Qian, widely acclaimed as the country's "father of space technology," died of illness in Beijing on Oct. 31 at the age of 98.


Former Chinese President Jiang Zemin (R) shakes hands with a relative of Qian Xuesen during the farewell ceremony for Qian in Beijing, China, Nov. 6, 2009.(Xinhua/Ma Zhancheng)

Also known as Tsien Hsue-shen, Qian was considered to have played a key role in China's missile and aviation programs after the establishment of the People's Republic in 1949.
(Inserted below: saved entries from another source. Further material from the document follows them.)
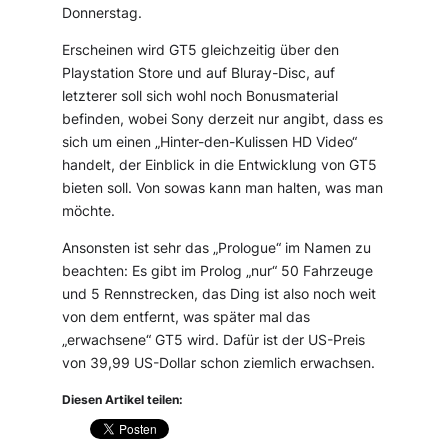
Donnerstag.
Erscheinen wird GT5 gleichzeitig über den
Playstation Store und auf Bluray-Disc, auf
letzterer soll sich wohl noch Bonusmaterial
befinden, wobei Sony derzeit nur angibt, dass es
sich um einen „Hinter-den-Kulissen HD Video“
handelt, der Einblick in die Entwicklung von GT5
bieten soll. Von sowas kann man halten, was man
möchte.
Ansonsten ist sehr das „Prologue“ im Namen zu
beachten: Es gibt im Prolog „nur“ 50 Fahrzeuge
und 5 Rennstrecken, das Ding ist also noch weit
von dem entfernt, was später mal das
„erwachsene“ GT5 wird. Dafür ist der US-Preis
von 39,99 US-Dollar schon ziemlich erwachsen.
Diesen Artikel teilen:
In 1956, based on Qian's position paper on the country's defense and aviation industry, the government set up an aviation industry committee, which later became the leading organization for China's missile and aviation programs.

Under his guidance, China finished the blueprint on developing jet and rocket technologies. He also played a significant role in developing the country's first artificial satellite.

"I had been an assistant to Mr. Qian. He was a very serious and devoted scientist but, in everyday life, he was so easygoing," said Liu Juntao, a senior research fellow with the Chinese Academy of Space Technology, at the ceremony. "The way he worked and thought is still inspiring me."

Since Sunday, thousands of people have paid homage at his home.